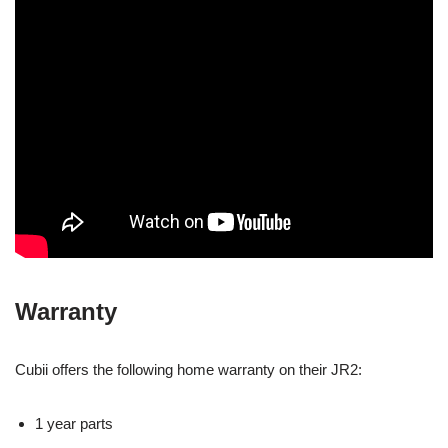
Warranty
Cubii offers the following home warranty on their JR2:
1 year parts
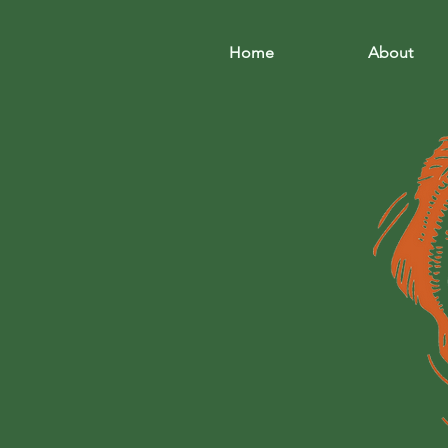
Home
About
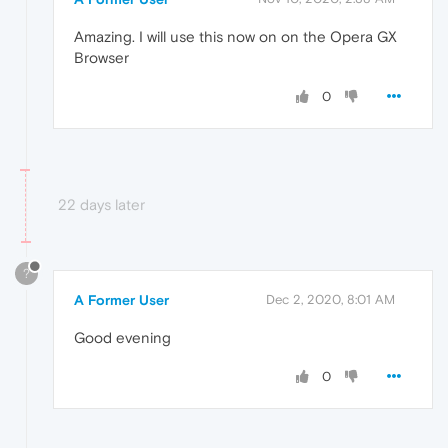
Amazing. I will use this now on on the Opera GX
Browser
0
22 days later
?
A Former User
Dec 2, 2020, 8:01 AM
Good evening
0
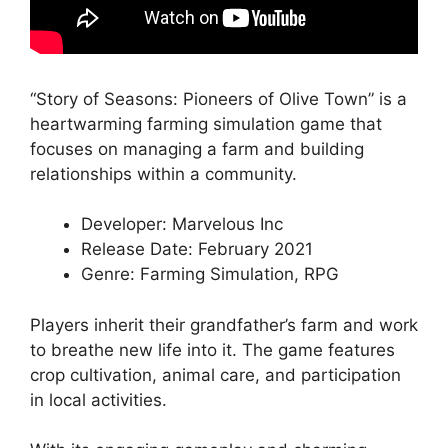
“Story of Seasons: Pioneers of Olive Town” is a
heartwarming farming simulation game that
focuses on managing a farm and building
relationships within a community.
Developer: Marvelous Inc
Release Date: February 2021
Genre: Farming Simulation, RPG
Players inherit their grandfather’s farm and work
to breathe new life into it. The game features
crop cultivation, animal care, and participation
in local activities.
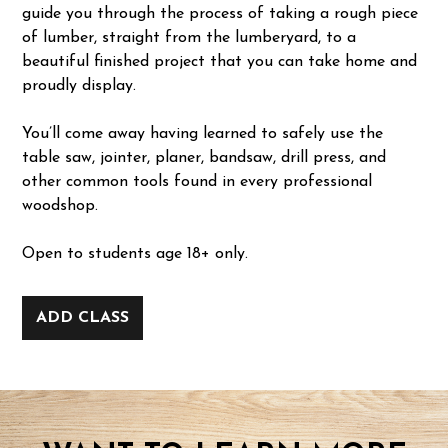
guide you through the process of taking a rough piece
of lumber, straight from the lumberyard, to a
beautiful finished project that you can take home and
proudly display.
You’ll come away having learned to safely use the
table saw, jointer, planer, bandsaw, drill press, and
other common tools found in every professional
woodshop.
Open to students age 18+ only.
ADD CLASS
--
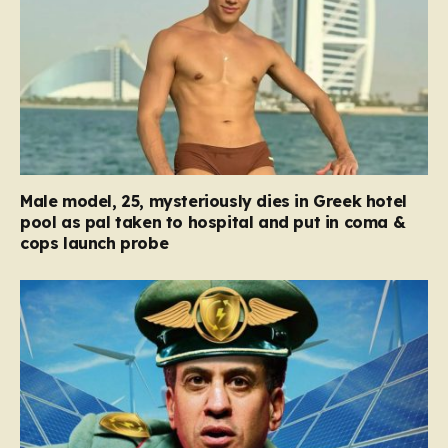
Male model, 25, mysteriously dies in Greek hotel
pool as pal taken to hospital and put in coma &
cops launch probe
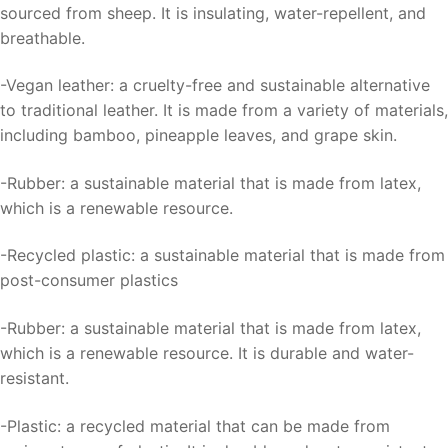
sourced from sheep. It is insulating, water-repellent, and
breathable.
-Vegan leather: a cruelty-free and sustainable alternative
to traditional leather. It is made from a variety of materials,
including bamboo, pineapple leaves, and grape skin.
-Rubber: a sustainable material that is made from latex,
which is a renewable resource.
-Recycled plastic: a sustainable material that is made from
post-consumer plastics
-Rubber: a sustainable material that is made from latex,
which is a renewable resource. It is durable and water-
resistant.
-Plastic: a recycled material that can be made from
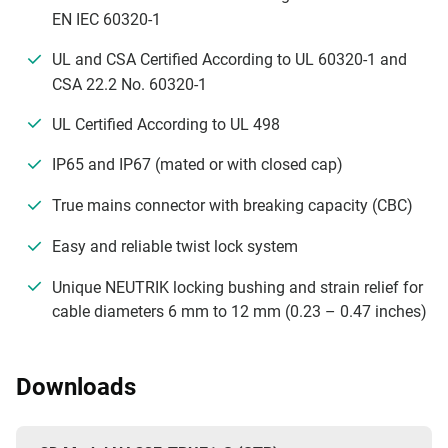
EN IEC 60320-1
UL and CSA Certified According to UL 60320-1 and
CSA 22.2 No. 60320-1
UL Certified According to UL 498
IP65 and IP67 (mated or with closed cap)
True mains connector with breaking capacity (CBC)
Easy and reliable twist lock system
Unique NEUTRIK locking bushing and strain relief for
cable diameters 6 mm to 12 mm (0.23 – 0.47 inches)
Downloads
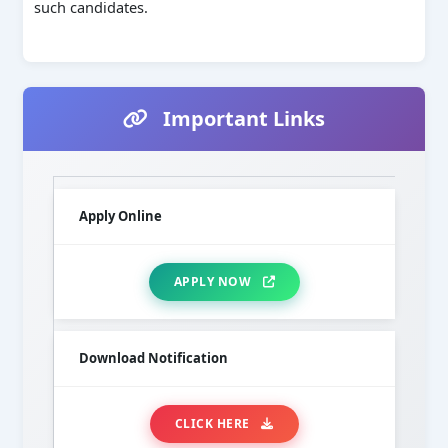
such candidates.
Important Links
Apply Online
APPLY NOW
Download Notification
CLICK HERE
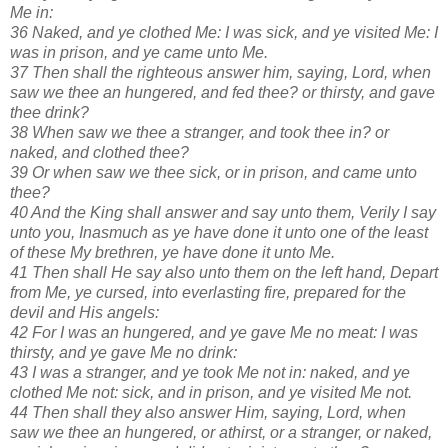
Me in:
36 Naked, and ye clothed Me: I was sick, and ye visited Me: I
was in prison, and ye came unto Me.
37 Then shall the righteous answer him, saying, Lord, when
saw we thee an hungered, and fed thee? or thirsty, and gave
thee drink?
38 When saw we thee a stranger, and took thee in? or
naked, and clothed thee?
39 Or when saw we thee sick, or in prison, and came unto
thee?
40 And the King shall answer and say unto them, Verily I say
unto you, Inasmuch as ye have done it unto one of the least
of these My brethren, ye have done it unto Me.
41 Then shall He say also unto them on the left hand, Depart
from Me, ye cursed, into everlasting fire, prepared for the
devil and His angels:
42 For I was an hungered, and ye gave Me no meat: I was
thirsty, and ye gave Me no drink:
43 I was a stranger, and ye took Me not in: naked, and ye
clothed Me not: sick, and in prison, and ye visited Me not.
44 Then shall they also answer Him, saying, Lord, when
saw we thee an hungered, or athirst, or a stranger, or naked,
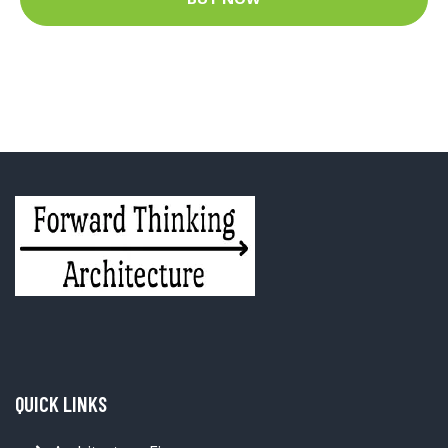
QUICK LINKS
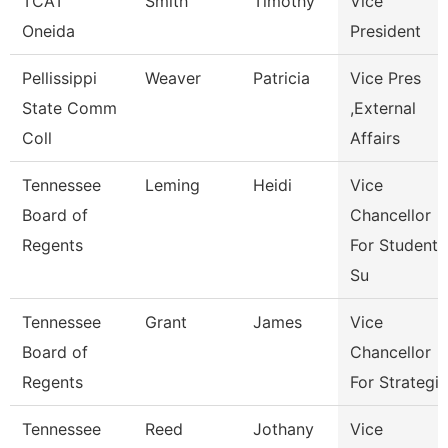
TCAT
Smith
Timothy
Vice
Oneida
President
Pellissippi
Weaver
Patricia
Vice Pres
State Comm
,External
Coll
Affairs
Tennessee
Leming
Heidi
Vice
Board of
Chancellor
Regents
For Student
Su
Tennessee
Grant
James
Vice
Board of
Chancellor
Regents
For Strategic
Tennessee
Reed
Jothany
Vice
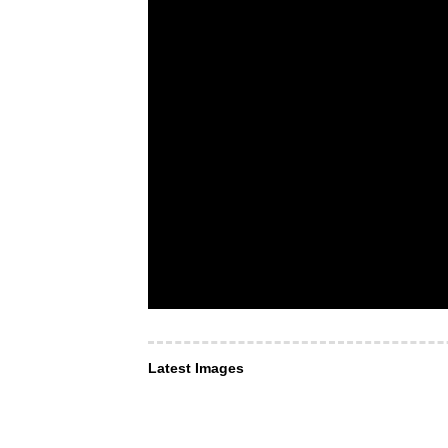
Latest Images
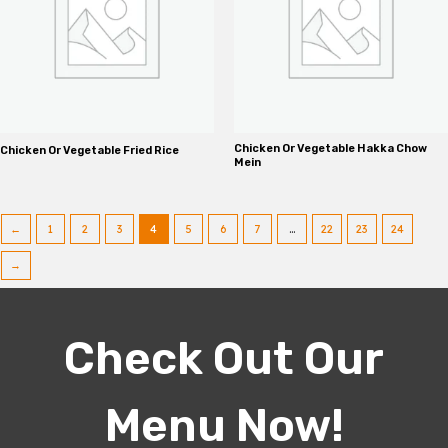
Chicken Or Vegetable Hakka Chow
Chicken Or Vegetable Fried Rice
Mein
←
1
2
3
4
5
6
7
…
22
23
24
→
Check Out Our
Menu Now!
---
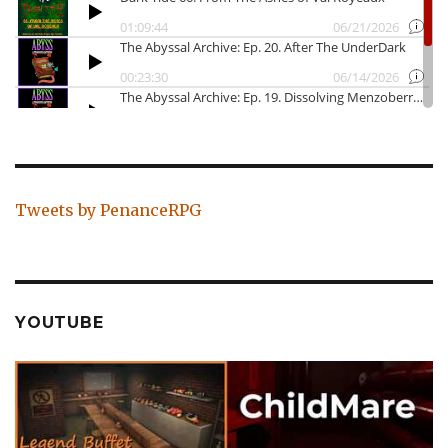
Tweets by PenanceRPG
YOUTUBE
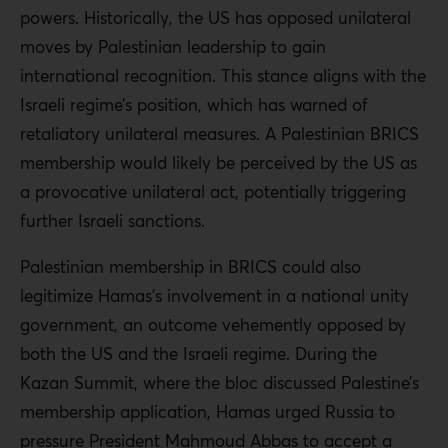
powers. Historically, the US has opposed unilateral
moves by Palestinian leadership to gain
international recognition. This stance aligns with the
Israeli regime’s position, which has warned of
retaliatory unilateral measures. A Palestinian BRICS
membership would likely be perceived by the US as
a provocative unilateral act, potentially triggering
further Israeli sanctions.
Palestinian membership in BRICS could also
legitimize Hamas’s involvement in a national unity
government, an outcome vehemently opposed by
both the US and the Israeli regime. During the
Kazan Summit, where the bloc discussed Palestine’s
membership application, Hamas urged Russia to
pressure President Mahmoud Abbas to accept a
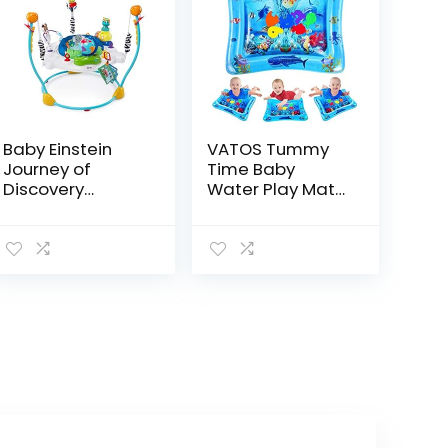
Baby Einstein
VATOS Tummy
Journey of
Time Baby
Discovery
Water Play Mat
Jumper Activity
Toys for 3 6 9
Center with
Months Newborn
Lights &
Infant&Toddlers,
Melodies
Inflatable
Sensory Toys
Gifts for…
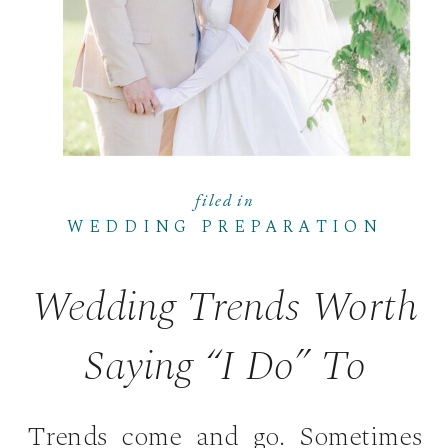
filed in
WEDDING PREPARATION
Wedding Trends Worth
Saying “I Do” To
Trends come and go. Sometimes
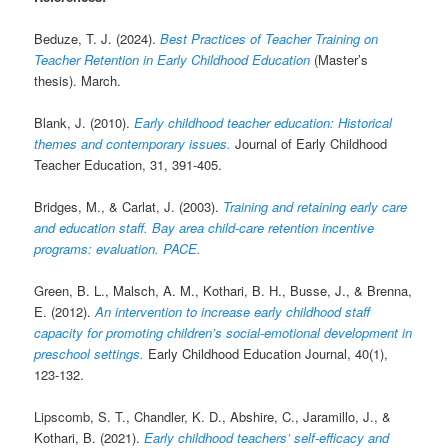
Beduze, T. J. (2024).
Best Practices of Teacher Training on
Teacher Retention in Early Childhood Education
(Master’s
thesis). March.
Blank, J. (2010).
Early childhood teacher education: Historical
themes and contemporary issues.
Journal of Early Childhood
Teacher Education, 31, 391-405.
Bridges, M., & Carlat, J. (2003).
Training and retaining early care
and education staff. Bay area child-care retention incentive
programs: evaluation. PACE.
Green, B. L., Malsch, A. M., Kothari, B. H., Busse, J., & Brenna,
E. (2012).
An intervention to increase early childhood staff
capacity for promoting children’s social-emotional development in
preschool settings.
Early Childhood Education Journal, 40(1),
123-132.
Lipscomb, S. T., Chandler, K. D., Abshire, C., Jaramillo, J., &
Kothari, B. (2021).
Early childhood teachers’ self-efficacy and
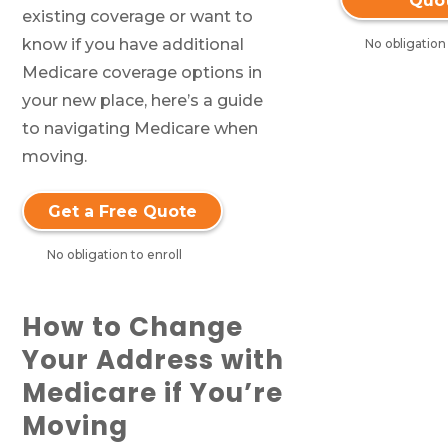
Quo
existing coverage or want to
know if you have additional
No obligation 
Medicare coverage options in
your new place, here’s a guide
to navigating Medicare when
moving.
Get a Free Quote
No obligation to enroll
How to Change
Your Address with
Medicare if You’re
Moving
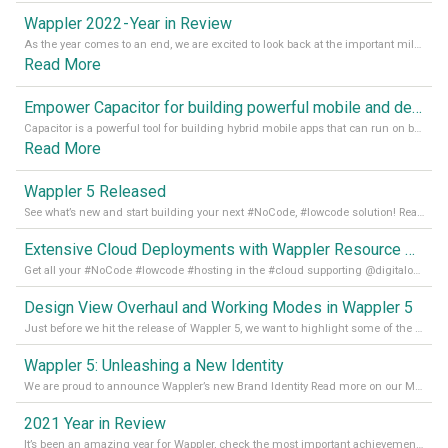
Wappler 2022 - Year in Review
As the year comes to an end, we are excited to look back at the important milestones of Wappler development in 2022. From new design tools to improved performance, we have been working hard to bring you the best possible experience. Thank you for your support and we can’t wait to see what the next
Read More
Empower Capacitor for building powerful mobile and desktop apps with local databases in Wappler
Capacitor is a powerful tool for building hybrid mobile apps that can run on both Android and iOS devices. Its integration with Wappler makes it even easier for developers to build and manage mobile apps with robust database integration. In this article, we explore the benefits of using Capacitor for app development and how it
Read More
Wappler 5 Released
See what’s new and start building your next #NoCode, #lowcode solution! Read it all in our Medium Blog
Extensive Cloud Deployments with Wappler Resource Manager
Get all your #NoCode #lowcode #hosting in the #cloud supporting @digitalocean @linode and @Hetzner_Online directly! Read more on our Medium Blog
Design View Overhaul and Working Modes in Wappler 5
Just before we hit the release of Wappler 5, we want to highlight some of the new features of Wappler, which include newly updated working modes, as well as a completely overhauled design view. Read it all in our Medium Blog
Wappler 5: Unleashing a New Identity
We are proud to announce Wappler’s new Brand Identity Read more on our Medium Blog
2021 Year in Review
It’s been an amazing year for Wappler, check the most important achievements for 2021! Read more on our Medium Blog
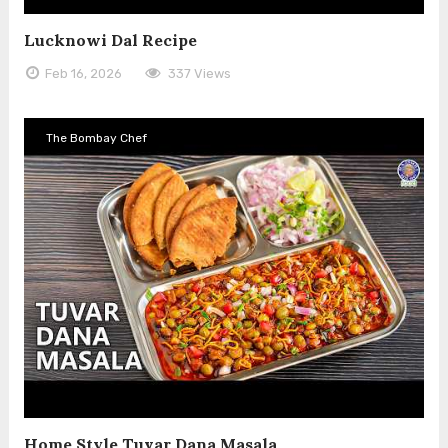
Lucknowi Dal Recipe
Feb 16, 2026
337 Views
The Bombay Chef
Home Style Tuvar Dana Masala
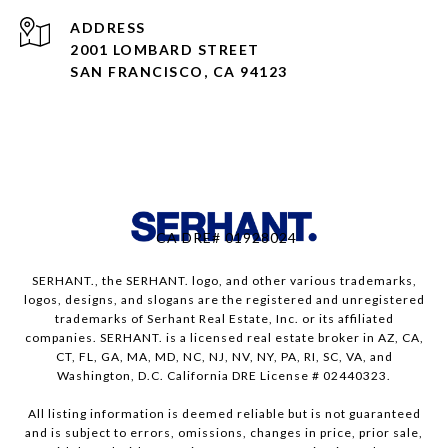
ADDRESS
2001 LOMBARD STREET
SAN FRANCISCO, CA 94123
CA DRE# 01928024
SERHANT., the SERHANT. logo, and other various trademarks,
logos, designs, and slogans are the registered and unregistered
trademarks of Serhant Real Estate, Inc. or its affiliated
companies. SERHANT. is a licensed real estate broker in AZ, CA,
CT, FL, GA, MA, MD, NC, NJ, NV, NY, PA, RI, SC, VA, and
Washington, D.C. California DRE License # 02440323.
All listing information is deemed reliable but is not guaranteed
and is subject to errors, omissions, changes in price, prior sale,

#### Required action:
State how many lines above contain the word "Chicken", and nothing more.

#### Written response:
2